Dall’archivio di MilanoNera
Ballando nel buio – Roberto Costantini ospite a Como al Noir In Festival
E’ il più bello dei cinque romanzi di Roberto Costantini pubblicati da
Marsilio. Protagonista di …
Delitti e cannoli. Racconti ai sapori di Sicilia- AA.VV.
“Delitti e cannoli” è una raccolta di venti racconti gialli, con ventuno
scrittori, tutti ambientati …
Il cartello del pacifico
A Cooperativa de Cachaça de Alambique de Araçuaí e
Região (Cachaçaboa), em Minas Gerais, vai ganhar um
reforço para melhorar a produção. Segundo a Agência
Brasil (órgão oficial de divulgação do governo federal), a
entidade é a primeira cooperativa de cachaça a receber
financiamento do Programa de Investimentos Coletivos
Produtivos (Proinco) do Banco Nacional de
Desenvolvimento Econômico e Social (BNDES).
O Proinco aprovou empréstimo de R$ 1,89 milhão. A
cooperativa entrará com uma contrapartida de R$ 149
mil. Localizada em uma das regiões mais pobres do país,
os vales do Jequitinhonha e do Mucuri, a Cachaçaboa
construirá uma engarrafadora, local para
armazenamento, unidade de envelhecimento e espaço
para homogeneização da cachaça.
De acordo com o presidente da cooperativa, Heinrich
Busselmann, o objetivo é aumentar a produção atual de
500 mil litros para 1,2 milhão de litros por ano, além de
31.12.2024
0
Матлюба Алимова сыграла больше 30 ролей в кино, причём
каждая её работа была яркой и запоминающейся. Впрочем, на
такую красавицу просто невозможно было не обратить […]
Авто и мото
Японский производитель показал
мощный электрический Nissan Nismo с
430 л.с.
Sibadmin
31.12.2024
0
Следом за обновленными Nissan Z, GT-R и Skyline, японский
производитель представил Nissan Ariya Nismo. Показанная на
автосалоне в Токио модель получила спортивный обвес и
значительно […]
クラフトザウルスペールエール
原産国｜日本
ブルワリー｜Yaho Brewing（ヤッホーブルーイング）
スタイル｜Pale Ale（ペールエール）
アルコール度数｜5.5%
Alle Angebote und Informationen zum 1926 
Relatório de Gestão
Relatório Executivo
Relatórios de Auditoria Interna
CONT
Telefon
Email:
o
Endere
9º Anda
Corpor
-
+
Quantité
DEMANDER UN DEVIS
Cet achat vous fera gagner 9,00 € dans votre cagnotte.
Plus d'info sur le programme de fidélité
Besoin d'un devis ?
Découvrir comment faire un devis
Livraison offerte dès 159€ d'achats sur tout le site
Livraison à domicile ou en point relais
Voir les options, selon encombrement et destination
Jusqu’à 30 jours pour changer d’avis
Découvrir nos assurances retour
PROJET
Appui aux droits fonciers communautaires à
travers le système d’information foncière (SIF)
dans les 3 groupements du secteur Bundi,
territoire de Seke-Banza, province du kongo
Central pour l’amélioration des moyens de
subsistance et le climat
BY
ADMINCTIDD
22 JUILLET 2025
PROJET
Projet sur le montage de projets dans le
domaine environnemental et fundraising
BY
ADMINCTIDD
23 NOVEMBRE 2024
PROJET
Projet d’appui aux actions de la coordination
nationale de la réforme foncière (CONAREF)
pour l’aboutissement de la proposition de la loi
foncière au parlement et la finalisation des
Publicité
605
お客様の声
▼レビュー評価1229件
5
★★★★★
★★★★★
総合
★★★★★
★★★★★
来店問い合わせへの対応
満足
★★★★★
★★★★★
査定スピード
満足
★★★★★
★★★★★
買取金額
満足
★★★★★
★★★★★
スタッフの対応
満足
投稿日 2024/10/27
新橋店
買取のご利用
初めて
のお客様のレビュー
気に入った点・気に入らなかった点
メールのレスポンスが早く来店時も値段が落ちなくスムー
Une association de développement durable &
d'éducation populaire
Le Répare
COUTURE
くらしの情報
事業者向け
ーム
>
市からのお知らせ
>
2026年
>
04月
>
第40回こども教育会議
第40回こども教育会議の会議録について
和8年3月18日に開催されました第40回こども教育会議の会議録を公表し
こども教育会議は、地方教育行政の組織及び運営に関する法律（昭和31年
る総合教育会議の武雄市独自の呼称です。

━━━

§ To do
All the records above are to be reproduced exactly.

§ Result for this exercise
Dall’archivio di MilanoNera
Ballando nel buio – Roberto Costantini ospite a Como al Noir In Festival
E’ il più bello dei cinque romanzi di Roberto Costantini pubblicati da
Marsilio. Protagonista di …
Delitti e cannoli. Racconti ai sapori di Sicilia- AA.VV.
“Delitti e cannoli” è una raccolta di venti racconti gialli, con ventuno
scrittori, tutti ambientati …
Il cartello del pacifico
A Cooperativa de Cachaça de Alambique de Araçuaí e
Região (Cachaçaboa), em Minas Gerais, vai ganhar um
reforço para melhorar a produção. Segundo a Agência
Brasil (órgão oficial de divulgação do governo federal), a
entidade é a primeira cooperativa de cachaça a receber
financiamento do Programa de Investimentos Coletivos
Produtivos (Proinco) do Banco Nacional de
Desenvolvimento Econômico e Social (BNDES).
O Proinco aprovou empréstimo de R$ 1,89 milhão. A
cooperativa entrará com uma contrapartida de R$ 149
mil. Localizada em uma das regiões mais pobres do país,
os vales do Jequitinhonha e do Mucuri, a Cachaçaboa
construirá uma engarrafadora, local para
armazenamento, unidade de envelhecimento e espaço
para homogeneização da cachaça.
De acordo com o presidente da cooperativa, Heinrich
Busselmann, o objetivo é aumentar a produção atual de
500 mil litros para 1,2 milhão de litros por ano, além de
31.12.2024
0
Матлюба Алимова сыграла больше 30 ролей в кино, причём
каждая её работа была яркой и запоминающейся. Впрочем, на
такую красавицу просто невозможно было не обратить […]
Авто и мото
Японский производитель показал
мощный электрический Nissan Nismo с
430 л.с.
Sibadmin
31.12.2024
0
Следом за обновленными Nissan Z, GT-R и Skyline, японский
производитель представил Nissan Ariya Nismo. Показанная на
автосалоне в Токио модель получила спортивный обвес и
значительно […]
クラフトザウルスペールエール
原産国｜日本
ブルワリー｜Yaho Brewing（ヤッホーブルーイング）
スタイル｜Pale Ale（ペールエール）
アルコール度数｜5.5%
Alle Angebote und Informationen zum 1926 
Relatório de Gestão
Relatório Executivo
Relatórios de Auditoria Interna
CONT
Telefon
Email:
o
Endere
9º Anda
Corpor
-
+
Quantité
DEMANDER UN DEVIS
Cet achat vous fera gagner 9,00 € dans votre cagnotte.
Plus d'info sur le programme de fidélité
Besoin d'un devis ?
Découvrir comment faire un devis
Livraison offerte dès 159€ d'achats sur tout le site
Livraison à domicile ou en point relais
Voir les options, selon encombrement et destination
Jusqu’à 30 jours pour changer d’avis
Découvrir nos assurances retour
PROJET
Appui aux droits fonciers communautaires à
travers le système d’information foncière (SIF)
dans les 3 groupements du secteur Bundi,
territoire de Seke-Banza, province du kongo
Central pour l’amélioration des moyens de
subsistance et le climat
BY
ADMINCTIDD
22 JUILLET 2025
PROJET
Projet sur le montage de projets dans le
domaine environnemental et fundraising
BY
ADMINCTIDD
23 NOVEMBRE 2024
PROJET
Projet d’appui aux actions de la coordination
nationale de la réforme foncière (CONAREF)
pour l’aboutissement de la proposition de la loi
foncière au parlement et la finalisation des
Publicité
605
お客様の声
▼レビュー評価1229件
5
★★★★★
★★★★★
総合
★★★★★
★★★★★
来店問い合わせへの対応
満足
★★★★★
★★★★★
査定スピード
満足
★★★★★
★★★★★
買取金額
満足
★★★★★
★★★★★
スタッフの対応
満足
投稿日 2024/10/27
新橋店
買取のご利用
初めて
のお客様のレビュー
気に入った点・気に入らなかった点
メールのレスポンスが早く来店時も値段が落ちなくスムー
Une association de développement durable &
d'éducation populaire
Le Répare
COUTURE
くらしの情報
事業者向け
ーム
>
市からのお知らせ
>
2026年
>
04月
>
第40回こども教育会議
第40回こども教育会議の会議録について
和8年3月18日に開催されました第40回こども教育会議の会議録を公表し
こども教育会議は、地方教育行政の組織及び運営に関する法律（昭和31年
る総合教育会議の武雄市独自の呼称です。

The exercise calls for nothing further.